A: From your de­scrip­tion of the sound, it would ap­pear to be a height­ened aware­ness of your pulse, tech­ni­cally termed pul­satile tin­ni­tus. Quite why this should have arisen now and not on pre­vi­ous dives is any­one’s guess, but with in­creas­ing depth your Eus­tachian tubes are likely to be com­pressed nearer to the blood ves­sels that are caus­ing the sound, and so I can see some merit in your buddy’s ex­pla­na­tion. It tends to be louder with ex­er­tion (as your blood is be­ing pumped around with more force), which would also tie in with deeper div­ing. If you have any mid­dle ear con­ges­tion, then the sound will get louder too, as the con­ges­tion con­ducts sound much bet­ter than air. It can some­times be due to high blood pres­sure, or rarely to vas­cu­lar tumours in the mid­dle ear – but in these cases I’d ex­pect you to be aware of the symp­toms much more fre­quently, in­clud­ing at night, and when you’re not div­ing. So on bal­ance I don’t think you need worry unduly. A lot of peo­ple get this from time to time, non- divers as well as divers, and it is sim­ply an el­e­vated per­cep­tion of the big ar­ter­ies puls­ing away in the neck. It is, ba­si­cally, noth­ing to worry about.

Q: I’ve been get­ting some symp­toms dur­ing and after div­ing which are wor­ry­ing me. I went on a Red Sea live­aboard a month ago, which I’ve done many times be­fore. The first cou­ple of days were fine, great in fact, but from day 3, after each dive I started to no­tice slight bubbling/gur­gling sounds in my ch­est. These got worse over the week, and I started get­ting burn­ing pains as well. By the end I had to bail out of the last 2 dives as my ch­est was so sore. I felt sick too, and half the time couldn’t sleep as ly­ing down made it worse. I’m only 40 years old so I was look­ing for­ward to a lot more div­ing. Hope­fully this doesn’t mean the end?
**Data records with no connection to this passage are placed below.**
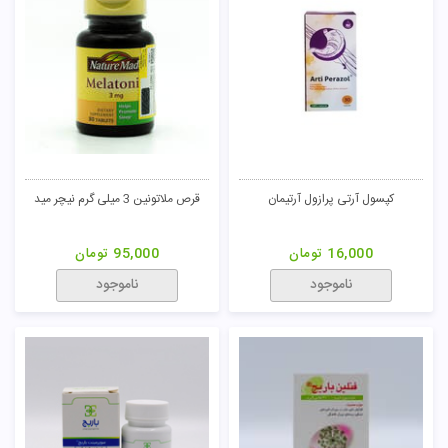
کپسول آرتی پرازول آرتیمان
قرص ملاتونین 3 میلی گرم نیچر مید
16,000
تومان
95,000
تومان
ناموجود
ناموجود
تومان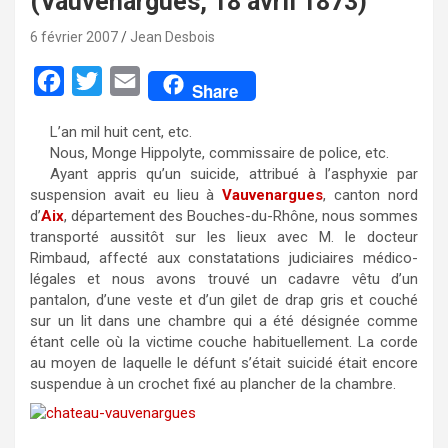
(Vauvenargues, 18 avril 1873)
6 février 2007
Jean Desbois
F
T
E
Share
a
w
m
L’an mil huit cent, etc.
c
i
a
Nous, Monge Hippolyte, commissaire de police, etc.
e
t
i
Ayant appris qu’un suicide, attribué à l’asphyxie par
suspension avait eu lieu à
Vauvenargues
, canton nord
b
t
l
d’
Aix
, département des Bouches-du-Rhône, nous sommes
o
e
transporté aussitôt sur les lieux avec M. le docteur
Rimbaud, affecté aux constatations judiciaires médico-
o
r
légales et nous avons trouvé un cadavre vêtu d’un
k
pantalon, d’une veste et d’un gilet de drap gris et couché
sur un lit dans une chambre qui a été désignée comme
étant celle où la victime couche habituellement. La corde
au moyen de laquelle le défunt s’était suicidé était encore
suspendue à un crochet fixé au plancher de la chambre.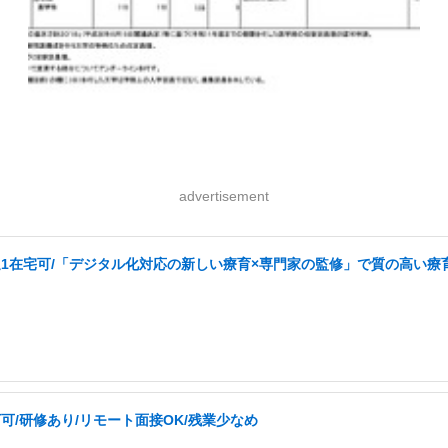
advertisement
週1在宅可/「デジタル化対応の新しい療育×専門家の監修」で質の高い療育
可/研修あり/リモート面接OK/残業少なめ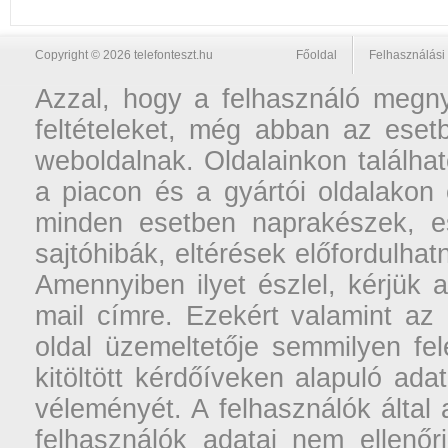
Copyright © 2026 telefonteszt.hu
Főoldal
Felhasználási 
Azzal, hogy a felhasználó megnyi
feltételeket, még abban az esetb
weboldalnak. Oldalainkon találhat
a piacon és a gyártói oldalakon
minden esetben naprakészek, ese
sajtóhibák, eltérések előfordulha
Amennyiben ilyet észlel, kérjük 
mail címre. Ezekért valamint az
oldal üzemeltetője semmilyen fel
kitöltött kérdőíveken alapuló ad
véleményét. A felhasználók által a
felhasználók adatai nem ellenőr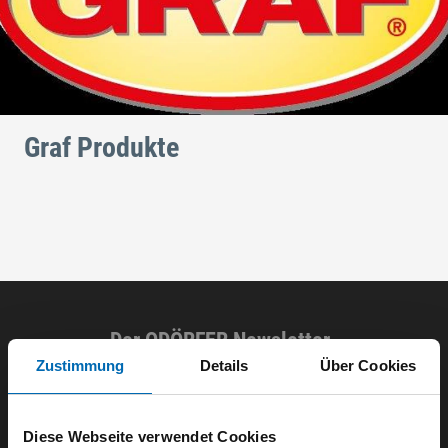
Graf Produkte
Der ODÖRFER Newsletter
Zustimmung
Details
Über Cookies
E-Mail eingeben
Diese Webseite verwendet Cookies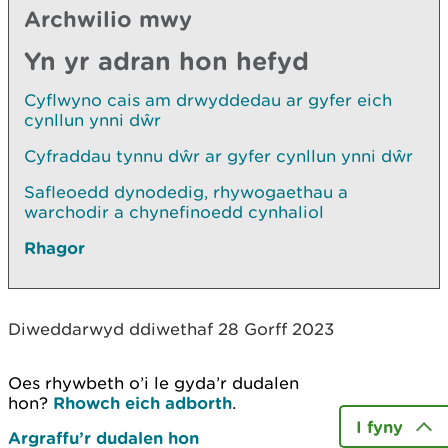
Archwilio mwy
Yn yr adran hon hefyd
Cyflwyno cais am drwyddedau ar gyfer eich
cynllun ynni dŵr
Cyfraddau tynnu dŵr ar gyfer cynllun ynni dŵr
Safleoedd dynodedig, rhywogaethau a
warchodir a chynefinoedd cynhaliol
Rhagor
Diweddarwyd ddiwethaf 28 Gorff 2023
Oes rhywbeth o’i le gyda’r dudalen
hon?
Rhowch eich adborth
.
I fyny
Argraffu’r dudalen hon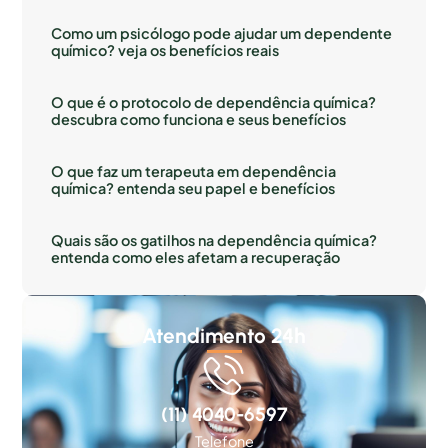
Como um psicólogo pode ajudar um dependente
químico? veja os benefícios reais
O que é o protocolo de dependência química?
descubra como funciona e seus benefícios
O que faz um terapeuta em dependência
química? entenda seu papel e benefícios
Quais são os gatilhos na dependência química?
entenda como eles afetam a recuperação
Atendimento 24h
(11) 4040-6597
Telefone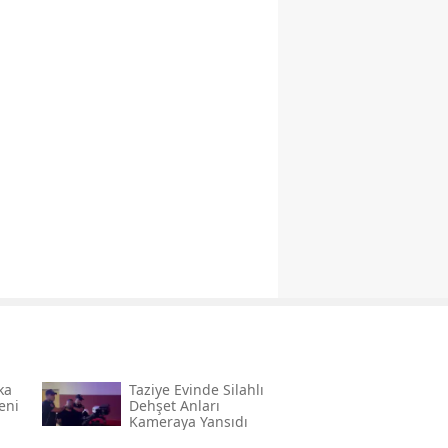
ka
Taziye Evinde Silahlı
eni
Dehşet Anları
Kameraya Yansıdı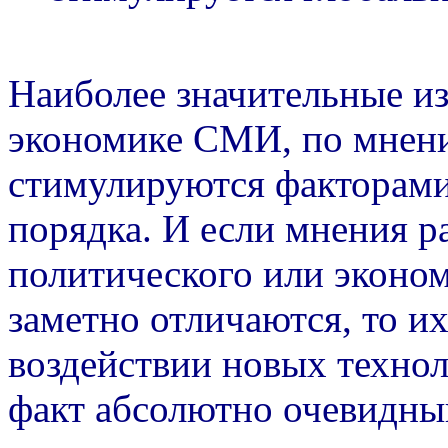
Наиболее значительные из
экономике СМИ, по мнени
стимулируются факторам
порядка. И если мнения р
политического или эконом
заметно отличаются, то и
воздействии новых техно
факт абсолютно очевидны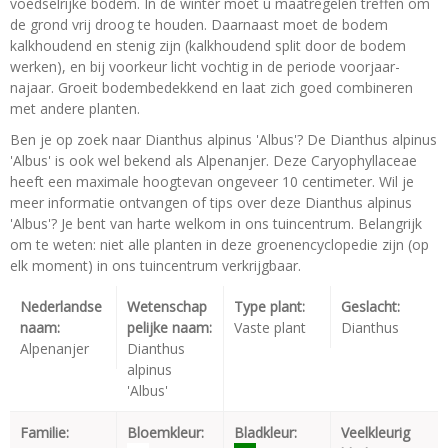
voedselrijke bodem. In de winter moet u maatregelen treffen om
de grond vrij droog te houden. Daarnaast moet de bodem
kalkhoudend en stenig zijn (kalkhoudend split door de bodem
werken), en bij voorkeur licht vochtig in de periode voorjaar-
najaar. Groeit bodembedekkend en laat zich goed combineren
met andere planten.
Ben je op zoek naar Dianthus alpinus 'Albus'? De Dianthus alpinus
'Albus' is ook wel bekend als Alpenanjer. Deze Caryophyllaceae
heeft een maximale hoogtevan ongeveer 10 centimeter. Wil je
meer informatie ontvangen of tips over deze Dianthus alpinus
'Albus'? Je bent van harte welkom in ons tuincentrum. Belangrijk
om te weten: niet alle planten in deze groenencyclopedie zijn (op
elk moment) in ons tuincentrum verkrijgbaar.
Nederlandse
Wetenschap
Type plant:
Geslacht:
naam:
pelijke naam:
Vaste plant
Dianthus
Alpenanjer
Dianthus
alpinus
'Albus'
Familie:
Bloemkleur:
Bladkleur:
Veelkleurig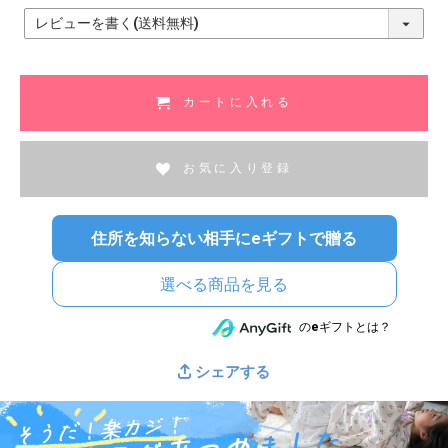
(
必
須
)
カートに入れる
お気に入り登録
住所を知らない相手にeギフトで贈る
選べる商品を見る
のeギフトとは？
シェアする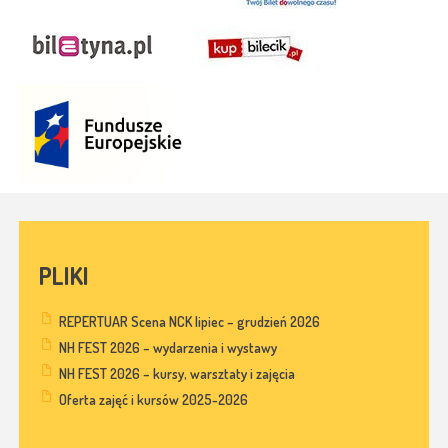
PLIKI
REPERTUAR Scena NCK lipiec – grudzień 2026
NH FEST 2026 – wydarzenia i wystawy
NH FEST 2026 – kursy, warsztaty i zajęcia
Oferta zajęć i kursów 2025-2026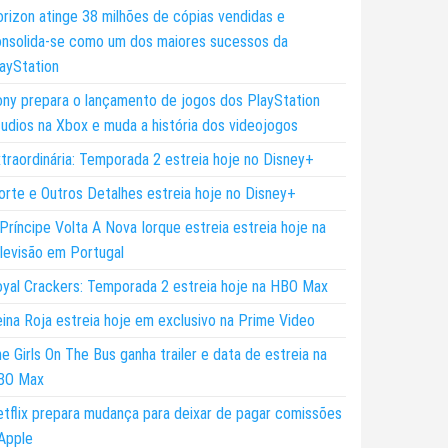
rizon atinge 38 milhões de cópias vendidas e
nsolida-se como um dos maiores sucessos da
ayStation
ny prepara o lançamento de jogos dos PlayStation
udios na Xbox e muda a história dos videojogos
traordinária: Temporada 2 estreia hoje no Disney+
rte e Outros Detalhes estreia hoje no Disney+
Príncipe Volta A Nova Iorque estreia estreia hoje na
levisão em Portugal
yal Crackers: Temporada 2 estreia hoje na HBO Max
ina Roja estreia hoje em exclusivo na Prime Video
e Girls On The Bus ganha trailer e data de estreia na
BO Max
tflix prepara mudança para deixar de pagar comissões
Apple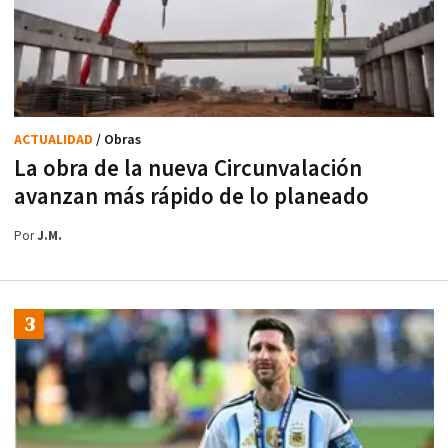
ACTUALIDAD
/ Obras
La obra de la nueva Circunvalación
avanzan más rápido de lo planeado
Por
J.M.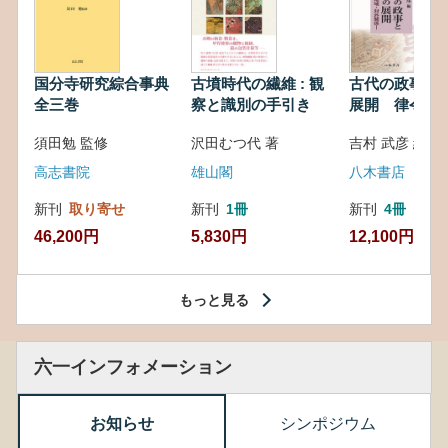
国分寺研究綜合事典
古墳時代の繊維 : 観
古代の政事と
全三巻
察と識別の手引き
展開 律令・
対外関係
須田勉 監修
沢田むつ代 著
吉村 武彦 編集
高志書院
雄山閣
八木書店
新刊
取り寄せ
新刊
1冊
新刊
4冊
46,200円
5,830円
12,100円
もっと見る
六一インフォメーション
お知らせ
シンポジウム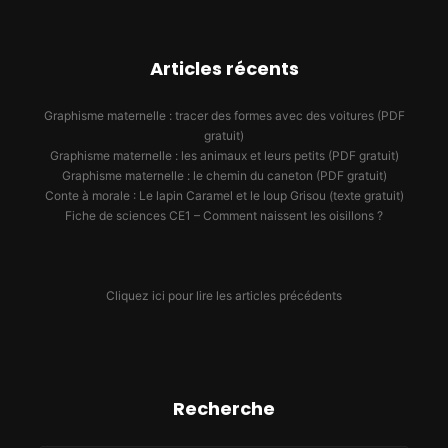
Articles récents
Graphisme maternelle : tracer des formes avec des voitures (PDF
gratuit)
Graphisme maternelle : les animaux et leurs petits (PDF gratuit)
Graphisme maternelle : le chemin du caneton (PDF gratuit)
Conte à morale : Le lapin Caramel et le loup Grisou (texte gratuit)
Fiche de sciences CE1 – Comment naissent les oisillons ?
Cliquez ici pour lire les articles précédents
Recherche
A: Don’t panic, this is ac­tu­ally quite a com­mon com­plaint and thank­fully it’s un­likely to end your div­ing ca­reer. These are the typ­i­cal symp­toms of gas­tro-oe­sophageal reflux disease (GORD), which are of­ten ex­ac­er­bated by div­ing. Think of your stom­ach as a wine bot­tle filled with acid, and your oe­soph­a­gus (food pipe) the long neck of the bot­tle. Nor­mally a handy lit­tle sphinc­ter at the base of the bot­tle neck stops acid en­ter­ing the oe­soph­a­gus. How­ever, in some sit­u­a­tions (like be­ing hor­i­zon­tal in the water), the acid re­fluxes through this sphinc­ter, up the long neck of the bot­tle, and causes heart­burn and nausea. Pretty un­pleas­ant dur­ing a dive. The risk fac­tors for GORD are nu­mer­ous: cer­tain foods, cer­tain drugs, obe­sity, ad­vanc­ing age and tight cloth­ing are those most preva­lent in the div­ing com­mu­nity. If any of these ap­ply then ad­dress them. Luckily there are also plenty of medicines to help. Some coat the lin­ing of the oe­soph­a­gus, oth­ers stop the acid se­cre­tion from the stom­ach, and some­times a course of “triple ther­apy” will erad­i­cate pesky bac­te­ria that can con­trib­ute to the symp­toms. So be­fore your next dive ask your GP to give your gul­let the once-over.